はじけたその床の向こうに巨大な首の骨が露出し
「はぁぁぁぁぁッ!!!!」
そのまま日輪刀を構え
「やめろぉぉぉッ!!」
運転士が手にキリを構えて
「1!2!3!大好キック!!!」
向かってくる運転士に回転を加えた、見る人が見れば「あれ?天の道を往き総てを司る男かな?」と思うような華麗な上段蹴りを運転士の首に叩き込む。
「かはッ!?」
そのまま昏倒した運転士に目もくれずにそのまま巨大な頸の骨に向き直り
「肆ノ型!『盛炎のうねり』!!」
素早く骨を断ち切った。
「ふぅぅぅ……」
そのまま楓子は息を吐きながら足を揃えゆっくりと右手を掲げながら人差し指で天を指し
「お祖母ちゃんが言っていた、この世にマズい飯屋と悪の栄えた試しは無い」
呟くのだった。
と言うわけで、『もしも楓子が魘夢の血鬼術を受けたら』アナザーでした!
楓子ちゃんの欲望マシマシでしたが、最後に魘夢が起こした楓子との解釈違いのお陰で難を逃れましたね!

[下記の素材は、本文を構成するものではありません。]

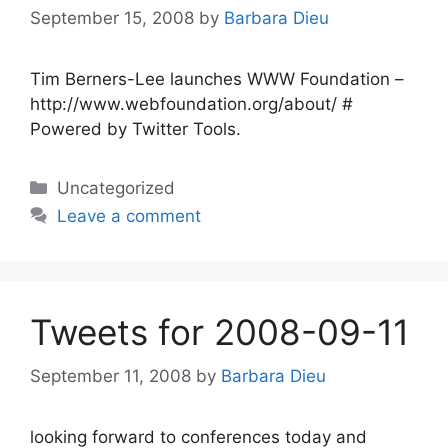
September 15, 2008
by
Barbara Dieu
Tim Berners-Lee launches WWW Foundation –
http://www.webfoundation.org/about/ #
Powered by Twitter Tools.
Categories
Uncategorized
Leave a comment
Tweets for 2008-09-11
September 11, 2008
by
Barbara Dieu
looking forward to conferences today and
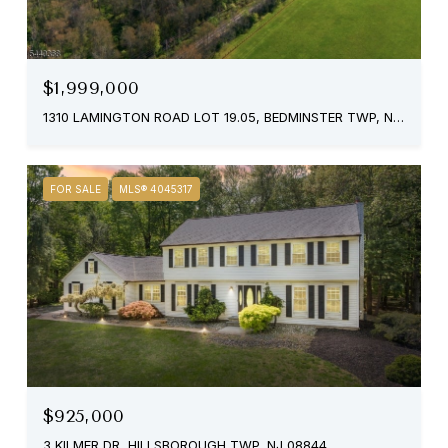
$1,999,000
1310 LAMINGTON ROAD LOT 19.05, BEDMINSTER TWP, NJ 07921
FOR SALE
MLS® 4045317
$925,000
3 KILMER DR, HILLSBOROUGH TWP, NJ 08844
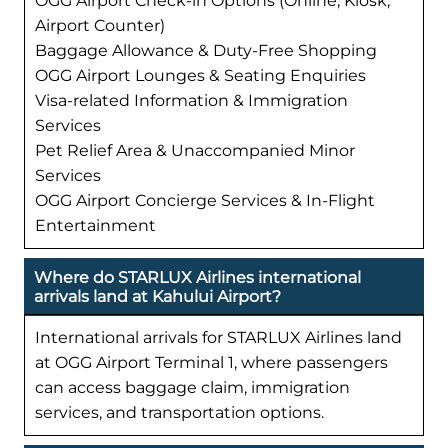
OGG Airport Check-in Options (Online, Kiosk,
Airport Counter)
Baggage Allowance & Duty-Free Shopping
OGG Airport Lounges & Seating Enquiries
Visa-related Information & Immigration
Services
Pet Relief Area & Unaccompanied Minor
Services
OGG Airport Concierge Services & In-Flight
Entertainment
Where do STARLUX Airlines international
arrivals land at Kahului Airport?
International arrivals for STARLUX Airlines land
at OGG Airport Terminal 1, where passengers
can access baggage claim, immigration
services, and transportation options.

あまりの怒りに楓子ちゃん、なんで魘夢が列車と一体化していたか、とか情報の統合性とか無視して突っ走りましたね!
地雷を踏むと怖いですね!皆さんもお気を付けて!
そんなわけで今回の質問コーナー!
今回は大筒木朱菜さんからいただきました!
――楓子さんの年齢が16歳となっていますが、それは生まれたときは0歳で、誕生日で1歳を迎える現代日本での年齢計算ですか?
それとも大正時代に一般的だった生まれたときが1歳で、新年を迎えると年齢加算がされる『数え年』ですか?
もし、前者での計算なら大正時代での年齢計算で約17歳7ヶ月、後者の場合は現代年齢計算で約14歳3ヶ月ということになります。
(楓子さんの場合は現代年齢計算と数え年計算では約1歳7ヶ月5日の誤差が発生するので)
楓子「そこは読んでる人分かりやすいし私も前世で鳴れてたから前者で計算してますよ。ちなみに他の登場人物の年齢も同じようにしてます」
ということでした!
後ついでに前々回でやった『本編で出そうかと思ったんですが、上手く絡められなかったのと、タイミングが遅くなりそうなので出るころには廃れてそうなので早めに供養もかねてここで上げちゃいます』パート2です!
【挿絵表示】
そんなわけで今回はこの辺で!
次回からはまた本編に戻りますが、もうそろそろ本編話数が50話になるので、その時にまた番外編を書こうと思います!
次の番外編はキメツ学園の続編を予定していますのでお楽しみに!
と言うわけでまた次回お会いしましょう!
~大正コソコソ噂話~
楓子ちゃんは前世で仮面ライダーも好きだったのでいろんな再現が可能そうなライダーキックを練習しています。今回のアレもその一つです。